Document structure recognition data
□ □ □ □ □

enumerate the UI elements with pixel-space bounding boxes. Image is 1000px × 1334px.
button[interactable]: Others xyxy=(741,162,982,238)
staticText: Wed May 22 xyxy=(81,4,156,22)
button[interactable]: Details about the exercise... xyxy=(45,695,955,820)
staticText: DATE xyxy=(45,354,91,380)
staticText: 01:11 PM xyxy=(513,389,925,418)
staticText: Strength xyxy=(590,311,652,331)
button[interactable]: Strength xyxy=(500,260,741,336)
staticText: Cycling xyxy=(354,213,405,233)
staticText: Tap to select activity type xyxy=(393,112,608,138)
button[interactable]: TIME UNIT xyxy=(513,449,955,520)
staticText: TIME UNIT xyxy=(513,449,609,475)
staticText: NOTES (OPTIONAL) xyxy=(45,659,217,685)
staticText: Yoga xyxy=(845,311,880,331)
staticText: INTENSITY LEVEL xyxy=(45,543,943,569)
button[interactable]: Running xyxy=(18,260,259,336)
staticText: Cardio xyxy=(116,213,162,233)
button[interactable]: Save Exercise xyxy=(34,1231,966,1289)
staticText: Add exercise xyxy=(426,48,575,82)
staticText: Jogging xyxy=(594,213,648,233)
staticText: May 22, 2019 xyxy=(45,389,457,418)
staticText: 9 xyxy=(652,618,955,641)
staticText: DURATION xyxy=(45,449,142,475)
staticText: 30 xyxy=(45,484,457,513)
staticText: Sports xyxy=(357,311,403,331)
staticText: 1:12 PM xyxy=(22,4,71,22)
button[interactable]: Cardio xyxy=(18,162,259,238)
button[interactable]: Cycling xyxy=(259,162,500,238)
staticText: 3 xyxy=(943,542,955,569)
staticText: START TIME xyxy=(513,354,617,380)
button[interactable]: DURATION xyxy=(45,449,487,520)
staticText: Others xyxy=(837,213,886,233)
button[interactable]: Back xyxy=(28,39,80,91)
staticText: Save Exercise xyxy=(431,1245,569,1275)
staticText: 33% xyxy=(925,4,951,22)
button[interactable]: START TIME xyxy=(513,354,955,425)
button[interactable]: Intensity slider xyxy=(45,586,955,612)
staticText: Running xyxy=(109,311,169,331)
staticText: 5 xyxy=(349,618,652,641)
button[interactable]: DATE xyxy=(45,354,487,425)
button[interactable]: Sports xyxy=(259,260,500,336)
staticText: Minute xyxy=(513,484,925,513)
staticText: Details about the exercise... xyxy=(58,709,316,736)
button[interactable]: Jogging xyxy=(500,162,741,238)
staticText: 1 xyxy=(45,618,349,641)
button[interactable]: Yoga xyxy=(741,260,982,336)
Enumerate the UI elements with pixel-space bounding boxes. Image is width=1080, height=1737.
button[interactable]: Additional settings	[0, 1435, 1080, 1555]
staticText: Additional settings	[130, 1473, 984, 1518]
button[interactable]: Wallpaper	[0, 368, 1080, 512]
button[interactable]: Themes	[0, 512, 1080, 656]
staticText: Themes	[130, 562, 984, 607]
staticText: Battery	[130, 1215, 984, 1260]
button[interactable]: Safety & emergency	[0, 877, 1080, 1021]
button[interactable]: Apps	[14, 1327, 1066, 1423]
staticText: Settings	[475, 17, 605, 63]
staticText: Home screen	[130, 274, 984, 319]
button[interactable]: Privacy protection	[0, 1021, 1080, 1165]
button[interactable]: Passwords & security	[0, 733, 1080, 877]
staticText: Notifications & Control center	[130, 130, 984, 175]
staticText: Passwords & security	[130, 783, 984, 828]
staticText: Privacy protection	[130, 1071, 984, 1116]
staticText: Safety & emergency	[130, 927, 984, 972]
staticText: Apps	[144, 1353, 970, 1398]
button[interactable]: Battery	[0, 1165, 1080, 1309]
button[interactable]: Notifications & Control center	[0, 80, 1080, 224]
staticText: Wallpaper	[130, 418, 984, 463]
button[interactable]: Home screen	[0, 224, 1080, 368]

□ □ □ □ □

▶ **WORK ITEM**:
When the records above are checked line by line, how many lines contain the word "space"? Please give only that number.

▶ **ANSWER TO THE PROBLEM**:
2